*DESCRIPTION OF THE TASK*: Copy each line in the data that includes the word "article".

*Items listed in a dataset*:
######
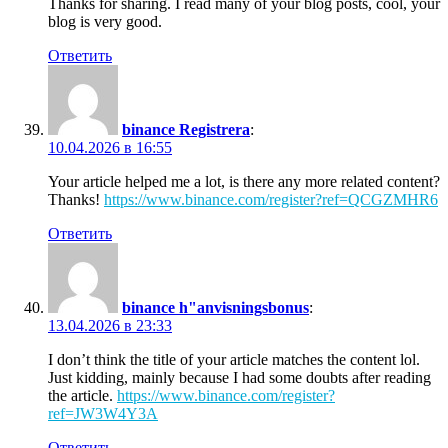
Thanks for sharing. I read many of your blog posts, cool, your
blog is very good.
Ответить
binance Registrera
:
10.04.2026 в 16:55
Your article helped me a lot, is there any more related content?
Thanks!
https://www.binance.com/register?ref=QCGZMHR6
Ответить
binance h"anvisningsbonus
:
13.04.2026 в 23:33
I don’t think the title of your article matches the content lol.
Just kidding, mainly because I had some doubts after reading
the article.
https://www.binance.com/register?
ref=JW3W4Y3A
Ответить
######
*FINAL ANSWER*:
Your article helped me a lot, is there any more related content?
I don’t think the title of your article matches the content lol.
the article.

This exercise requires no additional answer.